When the network training is done the output layer is dropped and the hidden layer will be used as the word vector.
GloVe: Global Vectors for Word Representation. Pennington et al. [7] presented the idea of learning embeddings by constructing a co-occurrence matrix (words X context) that counts how frequently a word appears in a contextFootnote 5.
3.4 Hierarchical Attention Networks (HANs)
HANs consist of stacked recurrent neural networks on word level followed by an attention model to extract important to the classification of the sentence and aggregate the representation of those informative words to form a sentence vector. Then the same procedure is applied to the derived sentence vectors which then generate a vector that carries the meaning of the given document and that vector can be passed further for text classification as shown in Fig. 1
4 Experiments
4.1 Model Architecture and Configuration
The HAN model is easier to be explained when thought of as two separate models, the first part (the encoder) consists of conventional recurrent neural network (RNN) built with a bi-directional long short-term memory (BLSTM) layer followed by an attention layer of the same size, this model is responsible for encoding the input data, it takes the word embeddings as input, and outputs an encoded representation of the words based on the hidden states of the BLSTM cells. The output of the encoder is then fed to the second part of the model, which in turn starts off with a time-distributed layer, this layer is the core of the HAN network, the purpose of the time-distributed layer is to run a copy of the encoder on each input sentence, the time-distributed layer is followed by a BLSTM layer of and an attention layer of the same size. Finally, the model adds a softmax fully connected layer as the output layer.
5 Discussion
5.1 Results
The HAN model achieved a test accuracy of 90% after training for 100 epochs on the quotes dataset and a testing accuracy of 93% on the plots dataset. The model out-performs, in terms of accuracy, both the traditional bi-directional LSTM with an accuracy of 50% and the one-dimensional CNN model with an accuracy of 75% as summarized in Table 1. It is worth mentioning, however, that the model is 2x times slower to train than the CNN model and about 1.5x times slower than the bi-directional LSTM. Another interesting feat to this model is that splitting the quotes in fewer sentences with higher maximum sentence length leads to better results compared to using more sentences with shorter sentence length. Hyper-parameter tuning was done on the validation dataset, we found that using Adam optimizer [9], a dropout [10] rate of 0.5, and an LSTM l2 regularizer with rate \(1e^{-5}\) yield the best results.
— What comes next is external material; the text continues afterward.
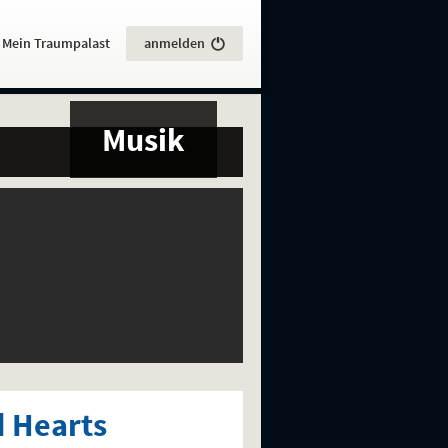
:
Mein Traumpalast
anmelden
Musik
d Hearts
Looking at the confusion matrix exhibited in Table 1, we can see that the confusion is distributed evenly across genres. The only exception being comedy and romance, which is understandable since the romance movies tend to have the comedy genre as well, this example taken from the movie “The little mermaid” shows a potential source of confusion: “Scuttle: This, I haven’t seen this in years. This is wonderful! A banded, bulbous snarfblatt.”. The quote is more likely to be classified to the comedy genre by a human than it is likely to be classified as romance although it belongs to the romance genre, keeping in mind that the data was not manually labelled and that the HAN model can mitigate this issue as we explain the following section, we decided that this sort of data is an acceptable noise and does not affect the final results of this research.
5.2 Rationale
To understand why HAN performs better than the other models, let us take a look at the following examples taken from our dataset:
Looking closely at the above examples, it is clear that, not only, the second sentence contributes much more to the drama genre than the first one, but also, there are particular keywords like “sobs”, “vengeance” and “war” in the second example that give clearer clues to the drama genre. The Hierarchical attention networks excel in such cases as they utilize two attention vector, the first works as a conventional attention vector over single words as described in Sect. 3.1 and the other works as an attention vector for the whole sentence.
5.3 Plots VS. Quotes
At the first glance, it looks that using the trained model to do the final classification of the full movie script makes more sense as all the three models performed better when using this dataset. However, when we tested both models, it turns out that the model trained on quotes was much more successful classifying movies correctly, the reason being is that the script text is more similar in structure to the quotes than it is for plots. We discuss the classification of full movie scripts in the following sections.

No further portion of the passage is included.